O hâlde, câiz denilen şeyi yapmamak, bu sünnet nemâzlar için, bu kazâları da gecikdirmemek lâzımdır. Ramezân orucunun kazâsı acele değildir.
Dâr-ül-harbde müslimân olan, farz olduklarını bilmediği için terk etdiği nemâzları, orucları ve zekâtları kazâ etmez. Fekat, Dârül-islâmda olanların, farzları, harâmları bilmemesi özr olmaz. Mürted, îmâna gelirse, irtidâd zemânında kılmadığı nemâzlarını kazâ etmez. Çünki kâfirler islâmiyyetle muhâtab değildirler. Bir sabî, yatsıyı kıldıkdan sonra cünüb olsa ve fecrden sonra uyansa, yatsıyı kazâ etmesi lâzım olur. Çünki, kılmış olduğu nâfile idi. Uykuda farz oldu. Sıhhatde iken kılınmıyan nemâzları, hasta olunca, teyemmüm ile, îmâ ile kazâ etmek câiz olur. Kazâya kalan, dört rek’at farz, seferî iken de dört rek’at kazâ olunur. Seferde kazâya kalan iki rek’at öğle farzı mukîm iken de iki rek’at kazâ olunur. Öğlenin farzını kılarken, bugünün öğle nemâzının farzına veyâ öğlenin farzına denir. Fâite nemâz sayısı birden fazla olan, (Evvel kazâya kalmış olan) veyâ (Son kazâya kalmış olan) öğle farzını kazâ edebilir. Fekat, bir Ramezân ayının birkaç gününü kazâ ederken, günlerin sırasını ta’yîn lâzım değildir.

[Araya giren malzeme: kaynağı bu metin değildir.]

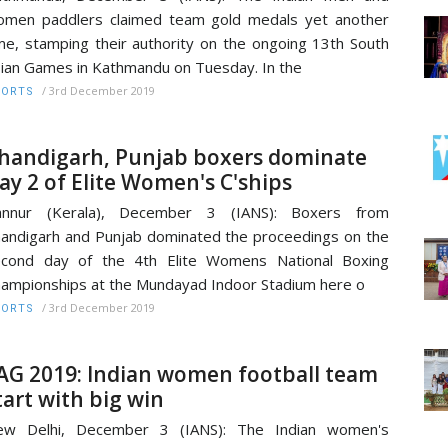
men paddlers claimed team gold medals yet another
me, stamping their authority on the ongoing 13th South
ian Games in Kathmandu on Tuesday. In the
/
3rd December 2019
PORTS
handigarh, Punjab boxers dominate
ay 2 of Elite Women's C'ships
annur (Kerala), December 3 (IANS): Boxers from
andigarh and Punjab dominated the proceedings on the
econd day of the 4th Elite Womens National Boxing
ampionships at the Mundayad Indoor Stadium here o
/
3rd December 2019
PORTS
AG 2019: Indian women football team
tart with big win
ew Delhi, December 3 (IANS): The Indian women's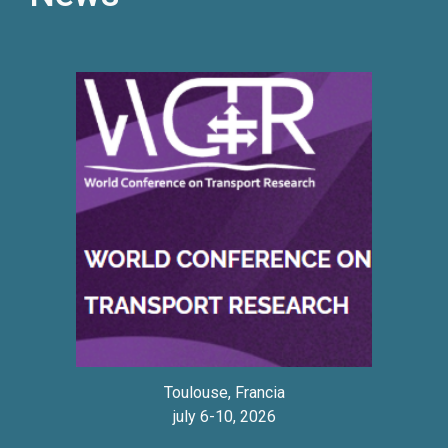
Toulouse, Francia
july
6
-
10, 2026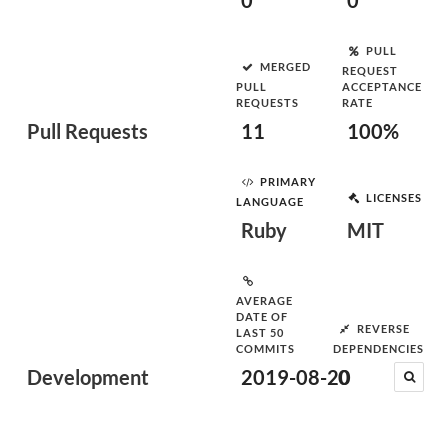
0
0
PULL
MERGED
REQUEST
PULL
ACCEPTANCE
REQUESTS
RATE
Pull Requests
11
100%
PRIMARY
LICENSES
LANGUAGE
Ruby
MIT
AVERAGE
DATE OF
REVERSE
LAST 50
COMMITS
DEPENDENCIES
Development
2019-08-20
0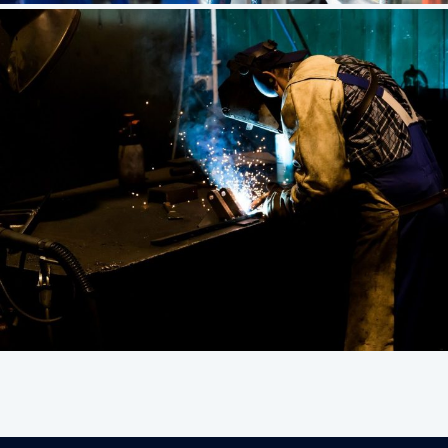
Corporate
Unique Branding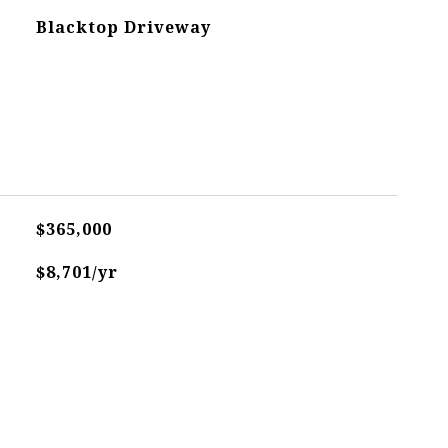
Blacktop Driveway
$365,000
$8,701/yr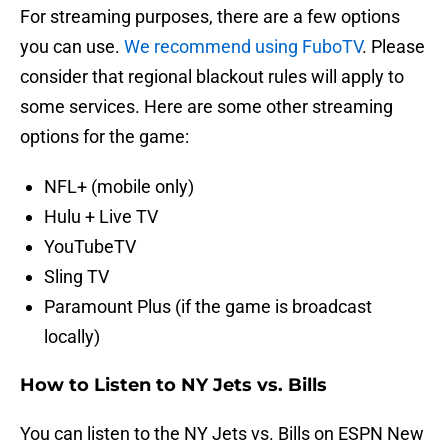
For streaming purposes, there are a few options
you can use.
We recommend using FuboTV
. Please
consider that regional blackout rules will apply to
some services. Here are some other streaming
options for the game:
NFL+ (mobile only)
Hulu + Live TV
YouTubeTV
Sling TV
Paramount Plus (if the game is broadcast
locally)
How to Listen to NY Jets vs. Bills
You can listen to the NY Jets vs. Bills on ESPN New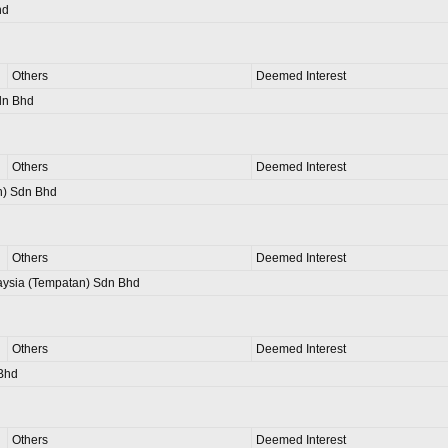
hd
Others
Deemed Interest
dn Bhd
Others
Deemed Interest
n) Sdn Bhd
Others
Deemed Interest
aysia (Tempatan) Sdn Bhd
Others
Deemed Interest
Bhd
Others
Deemed Interest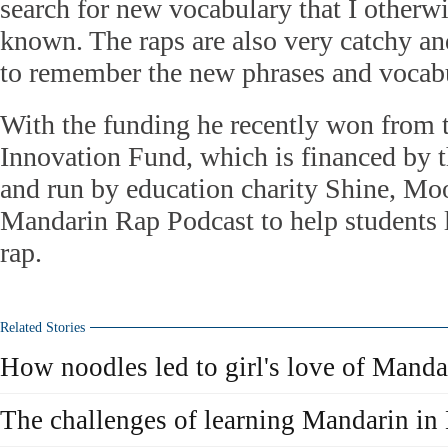
search for new vocabulary that I otherw
known. The raps are also very catchy and
to remember the new phrases and vocabul
With the funding he recently won from
Innovation Fund, which is financed by
and run by education charity Shine, M
Mandarin Rap Podcast to help students 
rap.
Related Stories
How noodles led to girl's love of Manda
The challenges of learning Mandarin i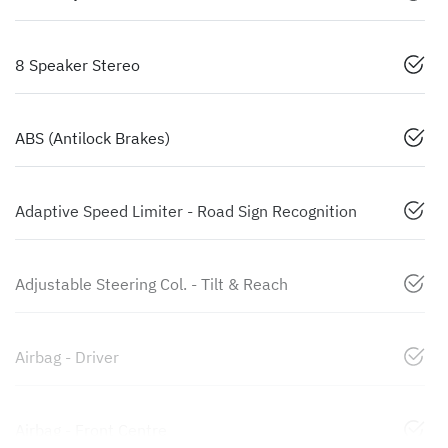
8 Speaker Stereo
ABS (Antilock Brakes)
Adaptive Speed Limiter - Road Sign Recognition
Adjustable Steering Col. - Tilt & Reach
Airbag - Driver
Airbag - Front Centre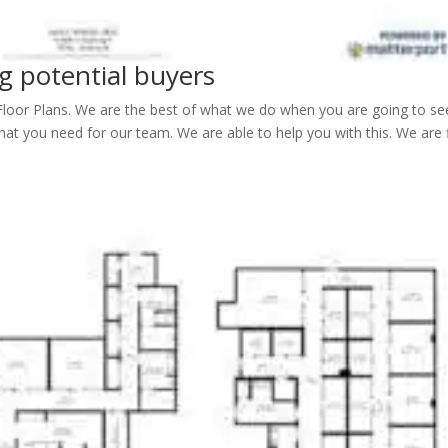
ng potential buyers
Floor Plans. We are the best of what we do when you are going to se
at you need for our team. We are able to help you with this. We are 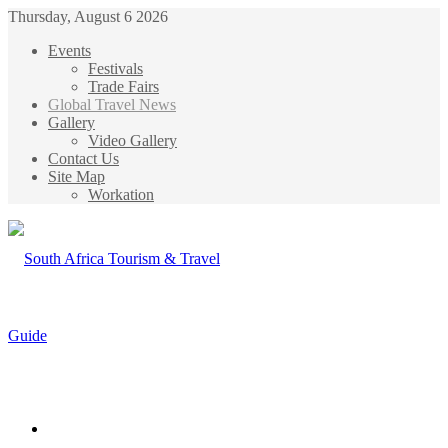
Thursday, August 6 2026
Events
Festivals
Trade Fairs
Global Travel News
Gallery
Video Gallery
Contact Us
Site Map
Workation
Menu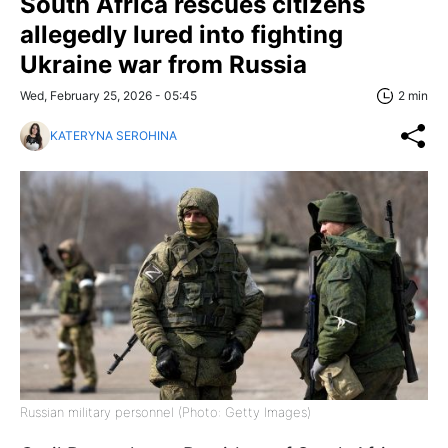
South Africa rescues citizens
allegedly lured into fighting
Ukraine war from Russia
Wed, February 25, 2026 - 05:45
2 min
KATERYNA SEROHINA
Russian military personnel (Photo: Getty Images)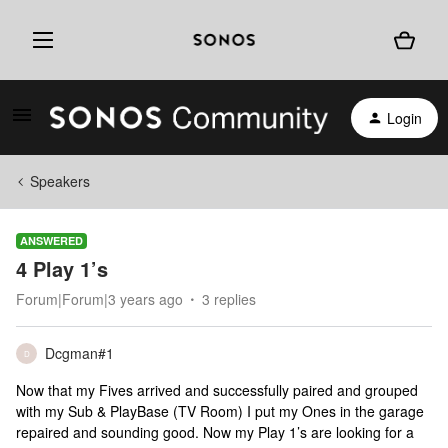
Login
Speakers
ANSWERED
4 Play 1’s
Forum|Forum|3 years ago
3 replies
Dcgman#1
D
Now that my Fives arrived and successfully paired and grouped
with my Sub & PlayBase (TV Room) I put my Ones in the garage
repaired and sounding good. Now my Play 1’s are looking for a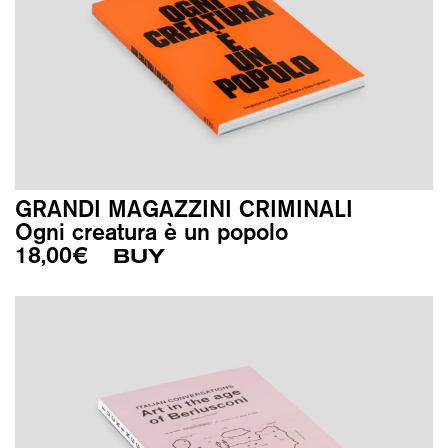
GRANDI MAGAZZINI CRIMINALI
Ogni creatura è un popolo
18,00
€
BUY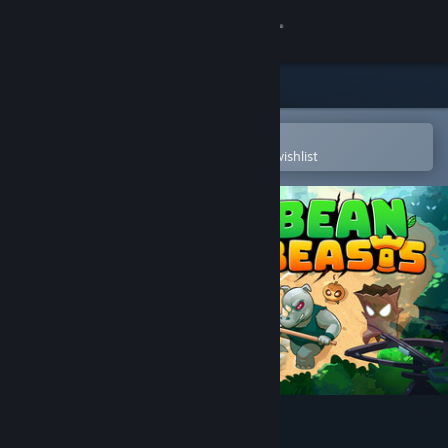
Sign in
Store
Community
Open in the Steam Mobile App
To easily purchase or add to your wishlist
About
Support
Change language
Get the Steam Mobile App
View desktop website
Bean Beasts Demo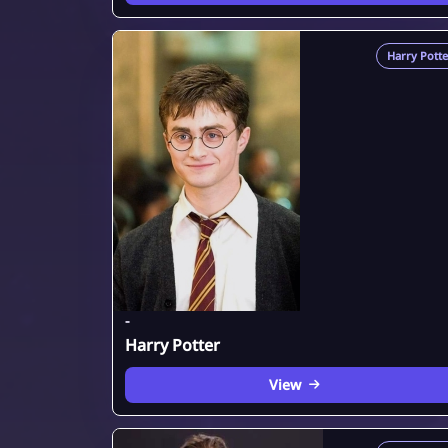
Harry Potte
-
Harry Potter
View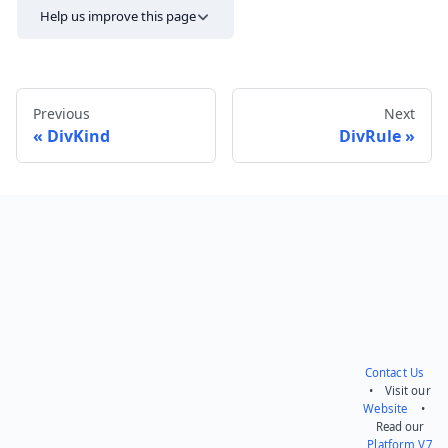
Help us improve this page
Previous
Next
DivKind
DivRule
Send feedback
Contact Us
• Visit our
Website
•
Read our
Platform V7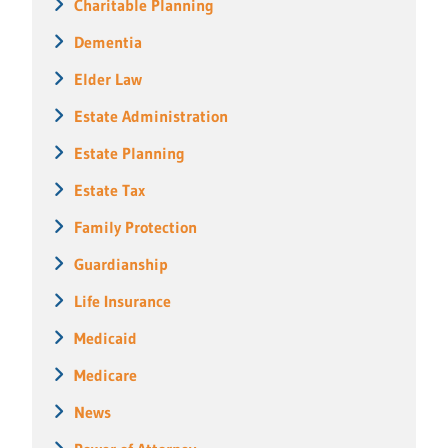
Charitable Planning
Dementia
Elder Law
Estate Administration
Estate Planning
Estate Tax
Family Protection
Guardianship
Life Insurance
Medicaid
Medicare
News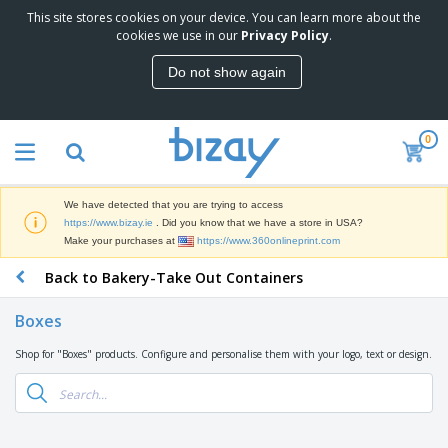
This site stores cookies on your device. You can learn more about the
T
cookies we use in our
Privacy Policy
.
o
p
Do not show again
S
M
e
a
l
r
l
0
k
e
P
e
r
r
t
s
o
i
We have detected that you are trying to access
m
n
D
https://www.bizay.ie
. Did you know that we have a store in USA?
o
g
i
Make your purchases at
https://www.360onlineprint.com
t
M
s
i
a
Back to Bakery-Take Out Containers
p
o
t
O
l
n
e
f
a
a
Boxes
r
f
y
l
i
i
s
P
Shop for "Boxes" products. Configure and personalise them with your logo, text or design.
B
a
c
&
r
a
l
e
E
o
g
s
S
x
d
s
u
h
C
u
p
i
l
c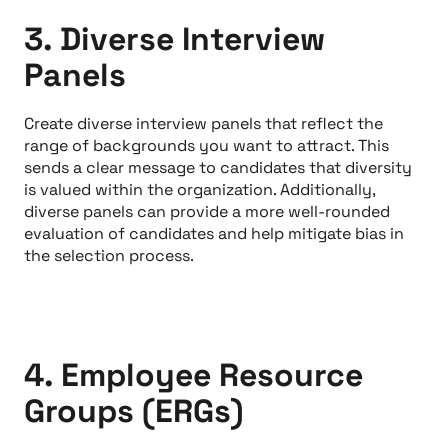
3. Diverse Interview
Panels
Create diverse interview panels that reflect the
range of backgrounds you want to attract. This
sends a clear message to candidates that diversity
is valued within the organization. Additionally,
diverse panels can provide a more well-rounded
evaluation of candidates and help mitigate bias in
the selection process.
4. Employee Resource
Groups (ERGs)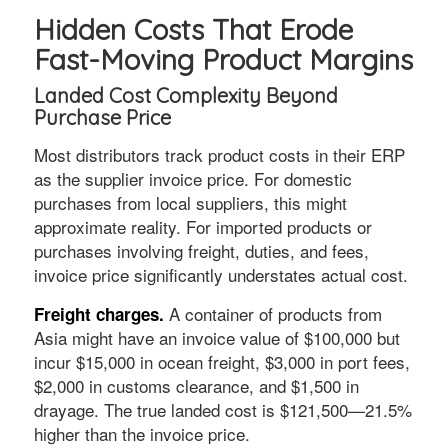
Hidden Costs That Erode
Fast-Moving Product Margins
Landed Cost Complexity Beyond
Purchase Price
Most distributors track product costs in their ERP
as the supplier invoice price. For domestic
purchases from local suppliers, this might
approximate reality. For imported products or
purchases involving freight, duties, and fees,
invoice price significantly understates actual cost.
A container of products from
Freight charges.
Asia might have an invoice value of $100,000 but
incur $15,000 in ocean freight, $3,000 in port fees,
$2,000 in customs clearance, and $1,500 in
drayage. The true landed cost is $121,500—21.5%
higher than the invoice price.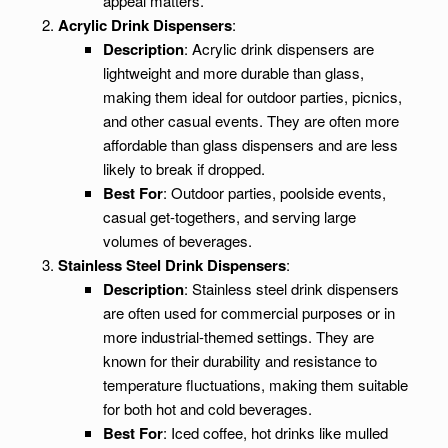
appeal matters.
Acrylic Drink Dispensers
:
Description
: Acrylic drink dispensers are
lightweight and more durable than glass,
making them ideal for outdoor parties, picnics,
and other casual events. They are often more
affordable than glass dispensers and are less
likely to break if dropped.
Best For
: Outdoor parties, poolside events,
casual get-togethers, and serving large
volumes of beverages.
Stainless Steel Drink Dispensers
:
Description
: Stainless steel drink dispensers
are often used for commercial purposes or in
more industrial-themed settings. They are
known for their durability and resistance to
temperature fluctuations, making them suitable
for both hot and cold beverages.
Best For
: Iced coffee, hot drinks like mulled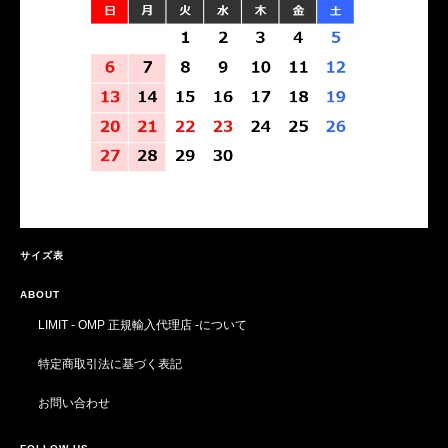
サイズ表
ABOUT
LIMIT - OMP 正規輸入代理店 -について
特定商取引法に基づく表記
お問い合わせ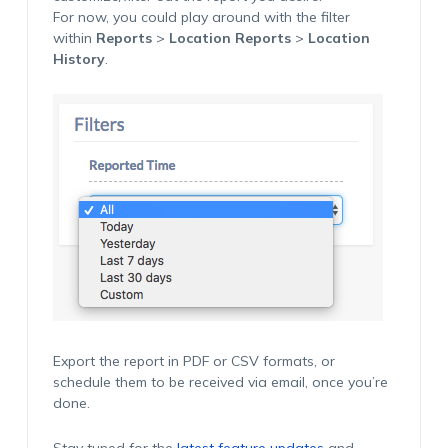
For now, you could play around with the filter
within
Reports
>
Location Reports
>
Location
History
.
Export the report in PDF or CSV formats, or
schedule them to be received via email, once you’re
done.
Stay tuned for the
latest feature updates
and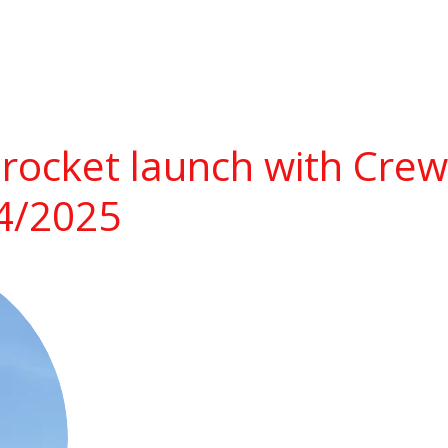
rocket launch with Cre
14/2025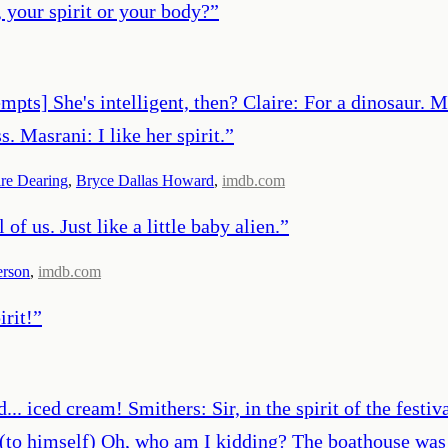
 your spirit or your body?
”
pts] She's intelligent, then? Claire: For a dinosaur. M
. Masrani: I like her spirit.
”
ire Dearing
,
Bryce Dallas Howard
,
imdb.com
 of us. Just like a little baby alien.
”
erson
,
imdb.com
rit!
”
. iced cream! Smithers: Sir, in the spirit of the festival 
 (to himself) Oh, who am I kidding? The boathouse was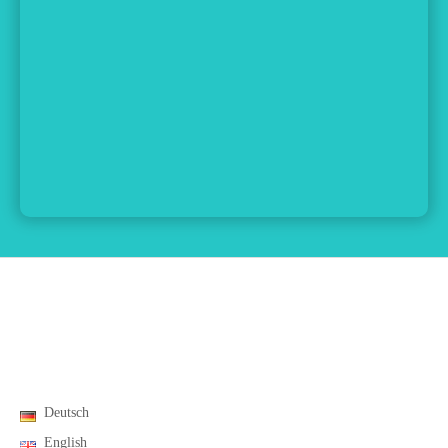
Deutsch
English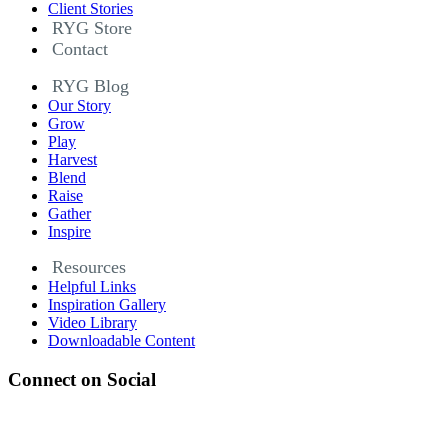
Client Stories
RYG Store
Contact
RYG Blog
Our Story
Grow
Play
Harvest
Blend
Raise
Gather
Inspire
Resources
Helpful Links
Inspiration Gallery
Video Library
Downloadable Content
Connect on Social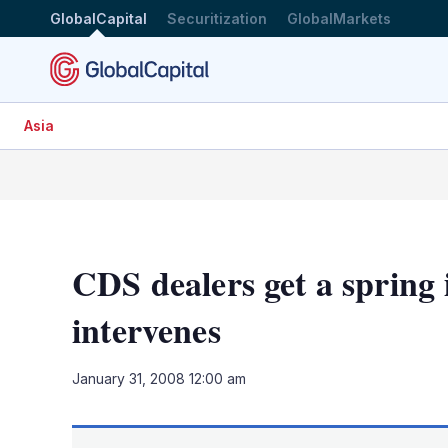
GlobalCapital
Securitization
GlobalMarkets
Asia
CDS dealers get a spring 
intervenes
January 31, 2008 12:00 am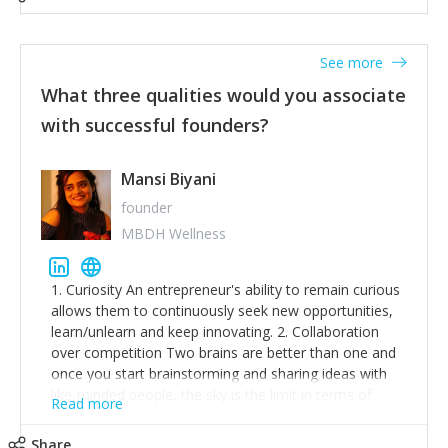
See more
What three qualities would you associate
with successful founders?
Mansi Biyani
founder
MBDH Wellness
1. Curiosity An entrepreneur's ability to remain curious
allows them to continuously seek new opportunities,
learn/unlearn and keep innovating. 2. Collaboration
over competition Two brains are better than one and
once you start brainstorming and sharing ideas with
like-minded people, the sky is the limit in terms of
Read more
creative ideas and achieving goals. 3. Humility: Humility
strengthens self-image while simultaneously helping
Share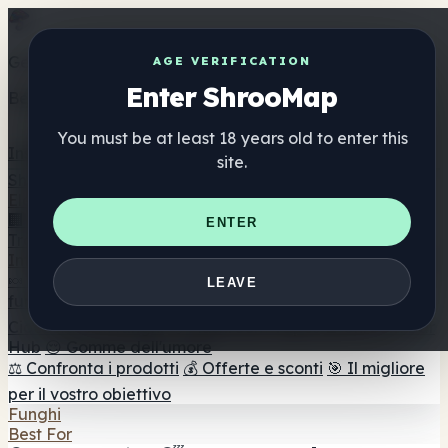
Get the ShrooMap app
AGE VERIFICATION
Enter ShrooMap
Better than mobile web — one tap away
You must be at least 18 years old to enter this
Install
site.
Shroo
Map
Elenco
🏢 Elenco dei marchi
📍 Trova il negozio di testa
🔮
ENTER
Trova il negozio intelligente
🛒 Negozi di teste online
Integratori
🍬 Gomme ai funghi
💊 Capsule di funghi
💧 Tinture di
LEAVE
funghi
🫙 Polveri di funghi
☕ Caffè ai funghi
🍫
Cioccolato ai funghi
💨 Mushroom Vapes
🍫 Shroom Bar
Hub
😌 Gomme dell'umore
⚖️ Confronta i prodotti
💰 Offerte e sconti
🎯 Il migliore
per il vostro obiettivo
Funghi
Best For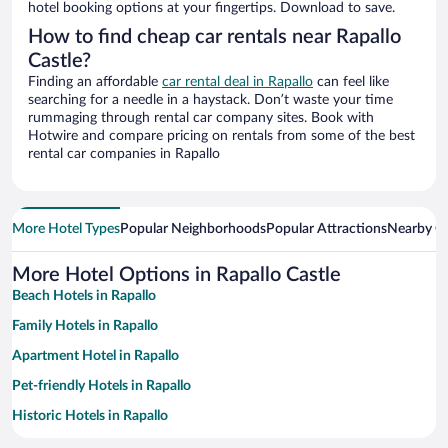
hotel booking options at your fingertips. Download to save.
How to find cheap car rentals near Rapallo
Castle?
Finding an affordable
car rental deal in Rapallo
can feel like
searching for a needle in a haystack. Don’t waste your time
rummaging through rental car company sites. Book with
Hotwire and compare pricing on rentals from some of the best
rental car companies in Rapallo
More Hotel Types
Popular Neighborhoods
Popular Attractions
Nearby Ci
More Hotel Options in Rapallo Castle
Beach Hotels in Rapallo
Family Hotels in Rapallo
Apartment Hotel in Rapallo
Pet-friendly Hotels in Rapallo
Historic Hotels in Rapallo
Romantic Hotels in Rapallo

Metrük nemâzları kazâ ederken başkalarına belli etmemelidir. Çünki, nemâzı vaktinde kılmamak günâhdır. Günâhını izhâr etmek de ayrıca günâh olur. Gece gizli yapılan günâhı, gündüz başkalarına anlatmak da günâhdır. İbni Âbidînden terceme burada temâm oldu.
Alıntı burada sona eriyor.